Re: Il male di vivere della gioventù

Inviato da  RedPill il 7/7/2011 10:03:40
I giovani non sono uguali in tutte le epoche ed in tutti i luoghi.

Se non vogliamo i luoghi comuni passiamo a fatti concreti.

PUNTO 1
Io a 10 anni, nel mese di maggio, dopo cena, andavo al rosario.
Non me ne fregava molto, la mia famiglia era composta da madre praticante e padre ateo, ed io andavo alla messa la domenica come tutti ma nulla di più. Nel mio quartiere, però l'usanza era di trovarsi a casa di una signora che per giunta era Emiliana ed alla fine del mese preparava le piadine per tutti.
Fatto sta che l'80% dei bambini del quartiere, alle 20.00 circa, si ritrovava in questa casa insieme a vecchiette e donne di mezza età, per circa mezz'ora.
Alla fine del rosario i bambini si ritrovavano tutti nel parco antistante per giocare a nascondino o giochi simili.
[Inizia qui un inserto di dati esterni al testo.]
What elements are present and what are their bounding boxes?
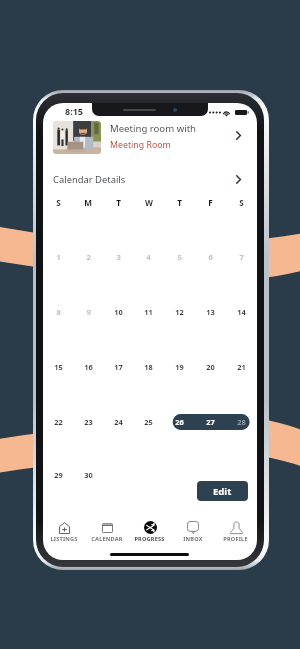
- button[interactable]: 9: [86, 307, 91, 317]
- button[interactable]: 15: [54, 362, 63, 372]
- button[interactable]: Meeting room with: [43, 117, 257, 157]
- button[interactable]: 22: [54, 417, 63, 427]
- staticText: Edit: [213, 485, 232, 498]
- staticText: INBOX: [183, 535, 203, 543]
- button[interactable]: PROFILE: [214, 517, 257, 547]
- staticText: F: [208, 197, 213, 208]
- button[interactable]: 19: [175, 362, 184, 372]
- button[interactable]: 14: [237, 307, 246, 317]
- staticText: M: [84, 197, 92, 208]
- button[interactable]: 26: [175, 417, 184, 427]
- other: Open meeting: [233, 128, 243, 142]
- button[interactable]: 13: [206, 307, 215, 317]
- staticText: S: [56, 197, 61, 208]
- button[interactable]: Edit: [197, 481, 248, 501]
- button[interactable]: 28: [237, 417, 246, 427]
- staticText: 8:15: [65, 105, 83, 117]
- staticText: CALENDAR: [91, 535, 123, 543]
- staticText: T: [116, 197, 121, 208]
- button[interactable]: 8: [56, 307, 61, 317]
- staticText: Meeting room with: [110, 122, 197, 135]
- button[interactable]: CALENDAR: [85, 517, 128, 547]
- button[interactable]: 21: [237, 362, 246, 372]
- staticText: Calendar Details: [53, 173, 126, 186]
- other: Calendar details: [233, 172, 243, 186]
- button[interactable]: 12: [175, 307, 184, 317]
- button[interactable]: 5: [177, 252, 182, 262]
- button[interactable]: INBOX: [171, 517, 214, 547]
- button[interactable]: 18: [144, 362, 153, 372]
- button[interactable]: 29: [54, 470, 63, 480]
- staticText: Meeting Room: [110, 139, 171, 151]
- button[interactable]: 16: [84, 362, 93, 372]
- staticText: T: [177, 197, 182, 208]
- staticText: PROFILE: [223, 535, 248, 543]
- button[interactable]: 20: [206, 362, 215, 372]
- button[interactable]: 11: [144, 307, 153, 317]
- staticText: W: [145, 197, 153, 208]
- button[interactable]: [43, 413, 257, 431]
- button[interactable]: PROGRESS: [128, 517, 171, 547]
- button[interactable]: 23: [84, 417, 93, 427]
- button[interactable]: 4: [146, 252, 151, 262]
- button[interactable]: 24: [114, 417, 123, 427]
- staticText: S: [239, 197, 244, 208]
- button[interactable]: 1: [56, 252, 61, 262]
- button[interactable]: LISTINGS: [43, 517, 85, 547]
- button[interactable]: 7: [239, 252, 244, 262]
- button[interactable]: 3: [116, 252, 121, 262]
- button[interactable]: 25: [144, 417, 153, 427]
- staticText: PROGRESS: [134, 535, 165, 543]
- button[interactable]: 10: [114, 307, 123, 317]
- button[interactable]: 17: [114, 362, 123, 372]
- button[interactable]: 27: [206, 417, 215, 427]
- button[interactable]: 30: [84, 470, 93, 480]
- button[interactable]: 6: [208, 252, 213, 262]
- button[interactable]: Calendar Details: [43, 167, 257, 191]
- button[interactable]: 2: [86, 252, 91, 262]
- staticText: LISTINGS: [50, 535, 78, 543]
Ora i bambini di 10 anni alle ore 20 sono a tavola con i genitori (forse entrambi) e stanno guardando un quitz in tv aspettando che inizi paperissima.
Questo causa difficoltà relazionali. Il mondo esterno è una giungla per un giovane. Se però è abituato a rapportarsi all'esterno con tutte le tipologie di persone e soprattutto se ha coltivato rapporti interpersonali attivi (quello del rosario è un esempio stupido, ma rende l'idea) è in grado di approcciarsi in maniera consapevole e disinvolta.
I gruppi di aggregazione sono sostanzialmente spariti ed i giovani hanno perso proprio il gusto di "avere qualcosa da fare".



PUNTO 2
Io a 12 anni ho trascorso la mia prima estate all'estero per un soggiorno studio e abitavo presso una famiglia in cui io ed il mio compagno (fino a quel momento sconosciuto) eravamo gli unici a parlare l'italiano.
Questa esperienza è stata tuttavia traumatica per i primi 3 giorni, durante i quali ero in panico completo. Poi subentra lo spirito di sopravvivenza, lo spirito di adattamento e soprattutto l'orgoglio personale.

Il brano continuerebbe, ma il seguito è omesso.